B062-0012
Understanding Seasonality in Water Clarity in 10,000+ Lakes Across the Contiguous United States Using Remote Sensing

Friday, 11 December 2020
Poster
Max Glines1, Joshua Mincer1, Simon Topp2, Tamlin Pavelsky2 and Kevin C Rose1, (1)Rensselaer Polytechnic Institute, Department of Biological Sciences, Troy, NY, United States, (2)University of North Carolina at Chapel Hill, Chapel Hill, NC, United States
Abstract:
Water clarity regulates many properties of aquatic ecosystems including the depth of primary productivity and thermal stratification, making it a primary characteristic of interest in many water quality research and monitoring programs. While water clarity is often characterized as a relatively static feature, it can vary with the time of year and in response to disturbance events. Understanding seasonality in water clarity through space as well as how seasonality changes through time is critical to understanding how light influences the phenology of aquatic ecosystems. However, the majority of lakes do not have a long record of seasonally-defined water clarity records, and those that do are often biased towards large lakes used for long-term research, water supply, or state monitoring programs.
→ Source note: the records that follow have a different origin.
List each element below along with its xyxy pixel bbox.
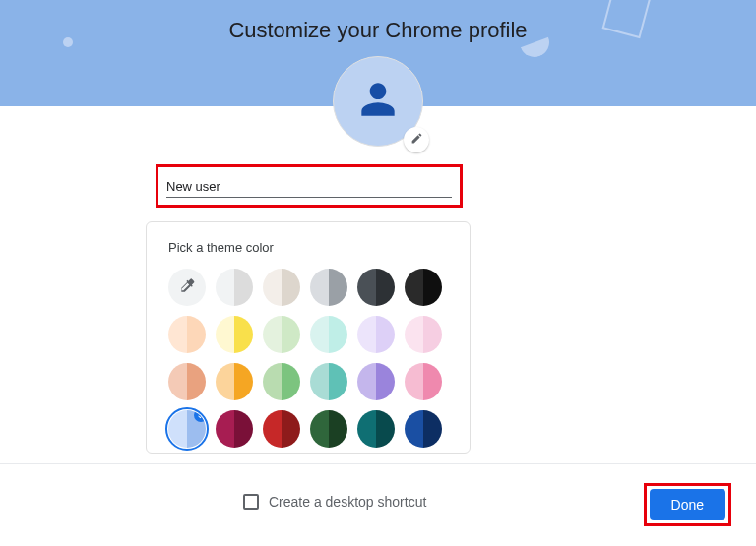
theme-swatch[interactable] — [263, 316, 300, 353]
avatar-container — [333, 56, 423, 147]
desktop-shortcut-label: Create a desktop shortcut — [269, 494, 426, 510]
desktop-shortcut-checkbox[interactable]: Create a desktop shortcut — [243, 494, 426, 510]
theme-swatch[interactable] — [216, 269, 253, 306]
theme-swatch-custom-picker[interactable] — [168, 269, 206, 306]
profile-name-highlight — [156, 164, 463, 208]
profile-name-input[interactable] — [166, 175, 452, 198]
person-icon — [358, 80, 398, 123]
eyedropper-icon — [178, 276, 196, 298]
theme-swatch[interactable] — [168, 363, 206, 400]
theme-swatch[interactable] — [405, 269, 442, 306]
theme-legend: Pick a theme color — [168, 240, 448, 255]
checkbox-icon — [243, 494, 259, 510]
theme-swatch[interactable] — [310, 269, 347, 306]
theme-swatch[interactable] — [405, 363, 442, 400]
theme-swatch-selected[interactable] — [168, 410, 206, 448]
theme-swatch[interactable] — [263, 410, 300, 448]
theme-color-card: Pick a theme color — [146, 221, 471, 454]
theme-swatch[interactable] — [263, 269, 300, 306]
theme-swatch-grid — [168, 269, 448, 448]
check-icon — [194, 410, 206, 422]
theme-swatch[interactable] — [216, 410, 253, 448]
theme-swatch[interactable] — [357, 316, 395, 353]
edit-avatar-button[interactable] — [404, 127, 429, 152]
pencil-icon — [410, 131, 423, 149]
theme-swatch[interactable] — [310, 316, 347, 353]
theme-swatch[interactable] — [405, 316, 442, 353]
done-button-highlight: Done — [644, 483, 731, 526]
footer: Create a desktop shortcut Done — [0, 463, 756, 546]
theme-swatch[interactable] — [216, 363, 253, 400]
theme-swatch[interactable] — [357, 269, 395, 306]
theme-swatch[interactable] — [357, 410, 395, 448]
theme-swatch[interactable] — [310, 410, 347, 448]
theme-swatch[interactable] — [405, 410, 442, 448]
theme-swatch[interactable] — [357, 363, 395, 400]
theme-swatch[interactable] — [168, 316, 206, 353]
theme-swatch[interactable] — [216, 316, 253, 353]
decorative-dot — [63, 37, 73, 47]
theme-swatch[interactable] — [310, 363, 347, 400]
theme-swatch[interactable] — [263, 363, 300, 400]
done-button[interactable]: Done — [650, 489, 725, 520]
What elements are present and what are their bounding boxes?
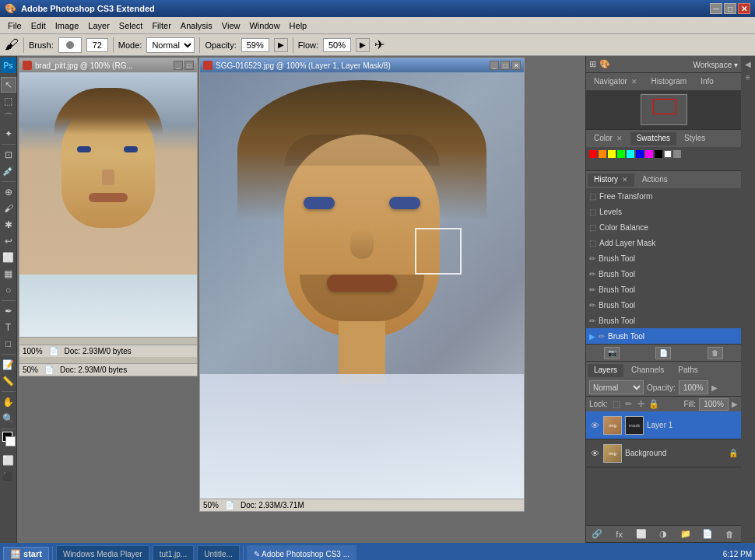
brush-tool[interactable]: 🖌	[1, 201, 16, 216]
tab-channels[interactable]: Channels	[625, 364, 670, 377]
swatch-blue[interactable]	[636, 150, 644, 158]
layer-item-1[interactable]: 👁 img mask Layer 1	[586, 411, 741, 439]
doc1-max[interactable]: □	[184, 61, 194, 70]
swatch-orange[interactable]	[599, 150, 606, 158]
panel-options-btn[interactable]: ≡	[742, 71, 754, 83]
text-tool[interactable]: T	[1, 320, 16, 335]
layers-adjustment[interactable]: ◑	[656, 528, 670, 541]
history-item-1[interactable]: ⬚ Levels	[586, 204, 741, 219]
menu-view[interactable]: View	[217, 19, 245, 32]
history-item-9[interactable]: ▶ ✏ Brush Tool	[586, 328, 741, 344]
layers-mask[interactable]: ⬜	[634, 528, 648, 541]
notes-tool[interactable]: 📝	[1, 357, 16, 373]
history-brush[interactable]: ↩	[1, 233, 16, 249]
taskbar-item-wmplayer[interactable]: Windows Media Player	[56, 545, 149, 560]
swatch-red[interactable]	[589, 150, 597, 158]
history-item-2[interactable]: ⬚ Color Balance	[586, 219, 741, 235]
layer1-eye[interactable]: 👁	[589, 420, 600, 431]
lasso-tool[interactable]: ⌒	[1, 110, 16, 125]
opacity-arrow-layers[interactable]: ▶	[711, 383, 718, 392]
airbrush-icon[interactable]: ✈	[374, 37, 385, 52]
doc1-zoom-icon[interactable]: 📄	[49, 347, 58, 355]
history-item-7[interactable]: ✏ Brush Tool	[586, 297, 741, 313]
brush-preview[interactable]	[58, 37, 82, 53]
history-delete[interactable]: 🗑	[708, 347, 723, 359]
swatch-yellow[interactable]	[608, 150, 616, 158]
fill-input[interactable]	[699, 398, 729, 411]
healing-brush[interactable]: ⊕	[1, 184, 16, 200]
collapse-btn[interactable]: ◀	[742, 58, 754, 70]
layers-opacity-input[interactable]	[679, 380, 708, 394]
menu-select[interactable]: Select	[114, 19, 148, 32]
layer-item-bg[interactable]: 👁 img Background 🔒	[586, 439, 741, 467]
doc2-title-bar[interactable]: SGG-016529.jpg @ 100% (Layer 1, Layer Ma…	[200, 58, 524, 72]
lock-paint[interactable]: ✏	[623, 399, 634, 410]
history-new-snapshot[interactable]: 📷	[604, 347, 620, 359]
doc1-hscroll[interactable]	[19, 337, 197, 345]
menu-file[interactable]: File	[3, 19, 26, 32]
hand-tool[interactable]: ✋	[1, 394, 16, 410]
color-close[interactable]: ✕	[616, 135, 623, 142]
lock-transparency[interactable]: ⬚	[611, 399, 622, 410]
doc1-canvas[interactable]	[19, 72, 197, 337]
screen-mode-btn[interactable]: ⬛	[1, 469, 16, 485]
doc1-title-bar[interactable]: brad_pitt.jpg @ 100% (RG... _ □	[19, 58, 197, 72]
taskbar-item-tut[interactable]: tut1.jp...	[153, 545, 195, 560]
eraser-tool[interactable]: ⬜	[1, 250, 16, 265]
opacity-input[interactable]	[241, 38, 269, 52]
tab-color[interactable]: Color ✕	[588, 132, 629, 145]
tab-history[interactable]: History ✕	[588, 173, 634, 187]
tab-layers[interactable]: Layers	[588, 364, 623, 377]
history-item-0[interactable]: ⬚ Free Transform	[586, 188, 741, 204]
swatch-green[interactable]	[617, 150, 625, 158]
gradient-tool[interactable]: ▦	[1, 266, 16, 282]
mode-select[interactable]: Normal	[146, 37, 195, 53]
start-button[interactable]: 🪟 start	[3, 547, 49, 561]
tab-histogram[interactable]: Histogram	[645, 75, 694, 89]
menu-help[interactable]: Help	[285, 19, 312, 32]
pen-tool[interactable]: ✒	[1, 303, 16, 319]
move-tool[interactable]: ↖	[1, 77, 16, 93]
history-item-8[interactable]: ✏ Brush Tool	[586, 313, 741, 328]
dodge-tool[interactable]: ○	[1, 282, 16, 298]
doc2-icon[interactable]: 📄	[225, 501, 234, 509]
brush-size-input[interactable]	[86, 38, 108, 52]
eyedropper-tool[interactable]: 💉	[1, 163, 16, 179]
doc2-canvas[interactable]	[200, 72, 524, 499]
flow-arrow[interactable]: ▶	[356, 38, 370, 52]
opacity-arrow[interactable]: ▶	[274, 38, 288, 52]
maximize-button[interactable]: □	[724, 3, 736, 14]
nav-close[interactable]: ✕	[631, 78, 637, 86]
menu-filter[interactable]: Filter	[147, 19, 175, 32]
workspace-btn[interactable]: Workspace ▾	[693, 60, 738, 69]
flow-input[interactable]	[323, 38, 351, 52]
lock-all[interactable]: 🔒	[648, 399, 659, 410]
doc2-close2[interactable]: ✕	[511, 61, 521, 70]
workspace-label[interactable]: Workspace ▾	[693, 61, 738, 69]
quick-mask-btn[interactable]: ⬜	[1, 453, 16, 468]
history-item-6[interactable]: ✏ Brush Tool	[586, 282, 741, 297]
tab-actions[interactable]: Actions	[636, 173, 674, 187]
measure-tool[interactable]: 📏	[1, 373, 16, 389]
swatch-black[interactable]	[655, 150, 662, 158]
swatch-white[interactable]	[664, 150, 672, 158]
doc2-min[interactable]: _	[490, 61, 499, 70]
tab-swatches[interactable]: Swatches	[630, 132, 676, 145]
panel-icon2[interactable]: 🎨	[599, 59, 610, 69]
panel-icon1[interactable]: ⊞	[589, 59, 596, 69]
history-item-4[interactable]: ✏ Brush Tool	[586, 250, 741, 266]
tab-styles[interactable]: Styles	[678, 132, 711, 145]
history-item-5[interactable]: ✏ Brush Tool	[586, 266, 741, 282]
magic-wand[interactable]: ✦	[1, 126, 16, 142]
layerbg-eye[interactable]: 👁	[589, 448, 600, 459]
doc1-close[interactable]	[23, 61, 32, 70]
menu-image[interactable]: Image	[51, 19, 84, 32]
menu-analysis[interactable]: Analysis	[176, 19, 217, 32]
minimize-button[interactable]: ─	[710, 3, 722, 14]
history-close[interactable]: ✕	[622, 176, 628, 184]
menu-window[interactable]: Window	[244, 19, 284, 32]
swatch-magenta[interactable]	[645, 150, 653, 158]
blend-mode-select[interactable]: Normal	[589, 380, 644, 394]
layers-delete[interactable]: 🗑	[723, 528, 737, 541]
swatch-gray[interactable]	[673, 150, 681, 158]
Additionally, there are large spatial monitoring gaps across the United States. Remote sensing offers an alternative to traditional sampling methods to acquire a long-term, unbiased record of water clarity. Here we use a database consisting of 35 years of ~280,000 matchups between field observations and Landsat overpasses to train a machine learning model to estimate water clarity using Landsat imagery. We assess the phenology of water clarity and the degree to which seasonality has changed in >10,000 US lakes from 1984-2020, and find that land cover and land use classes are associated with different patterns in water clarity seasonality. Our results highlight regional differences in water clarity across the United States and demonstrate the importance of understanding water clarity seasonality as a primary feature of aquatic ecosystems.